● ACTIVITY
Each line of the data below that carries the word "плеер" needs to be copied.
##### EXTRACTED DATA
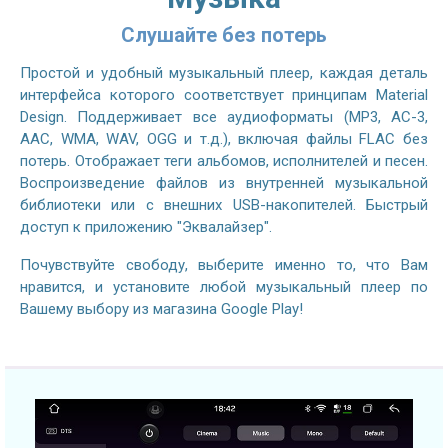
Слушайте без потерь
Простой и удобный музыкальный плеер, каждая деталь
интерфейса которого соответствует принципам Material
Design. Поддерживает все аудиоформаты (MP3, AC-3,
AAC, WMA, WAV, OGG и т.д.), включая файлы FLAC без
потерь. Отображает теги альбомов, исполнителей и песен.
Воспроизведение файлов из внутренней музыкальной
библиотеки или с внешних USB-накопителей. Быстрый
доступ к приложению "Эквалайзер".
Почувствуйте свободу, выберите именно то, что Вам
нравится, и установите любой музыкальный плеер по
Вашему выбору из магазина Google Play!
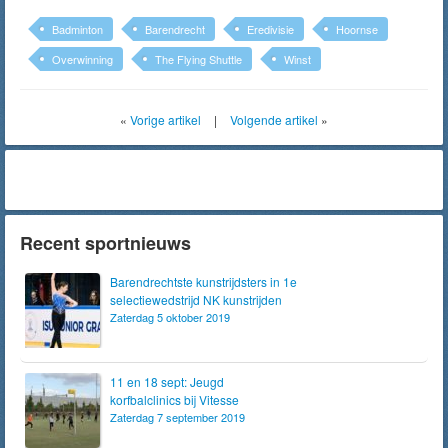
Badminton
Barendrecht
Eredivisie
Hoornse
Overwinning
The Flying Shuttle
Winst
«
Vorige artikel
|
Volgende artikel
»
Recent sportnieuws
Barendrechtste kunstrijdsters in 1e
selectiewedstrijd NK kunstrijden
Zaterdag 5 oktober 2019
11 en 18 sept: Jeugd
korfbalclinics bij Vitesse
Zaterdag 7 september 2019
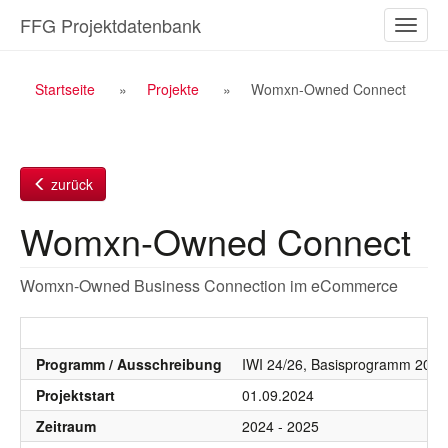
Zum
FFG Projektdatenbank
Naviga
Inhalt
ein-/a
Breadcrumb
Startseite
Projekte
Womxn-Owned Connect
Navigation
zurück
Womxn-Owned Connect
Womxn-Owned Business Connection im eCommerce
Programm / Ausschreibung
IWI 24/26, Basisprogramm 2024,
Projektstart
01.09.2024
Zeitraum
2024 - 2025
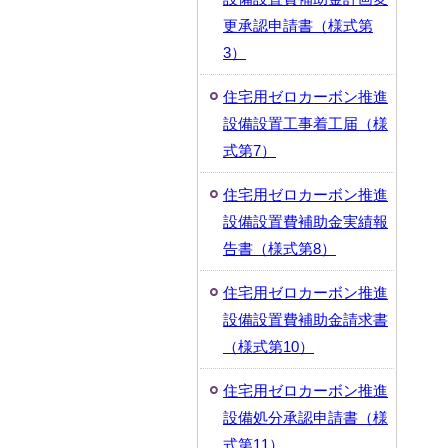
更承認申請書（様式第
3）
住宅用ゼロカーボン推進
設備設置工事着工届（様
式第7）
住宅用ゼロカーボン推進
設備設置費補助金実績報
告書（様式第8）
住宅用ゼロカーボン推進
設備設置費補助金請求書
（様式第10）
住宅用ゼロカーボン推進
設備処分承認申請書（様
式第11）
##########
● EXERCISE RESPONSE
Простой и удобный музыкальный плеер, каждая деталь
нравится, и установите любой музыкальный плеер по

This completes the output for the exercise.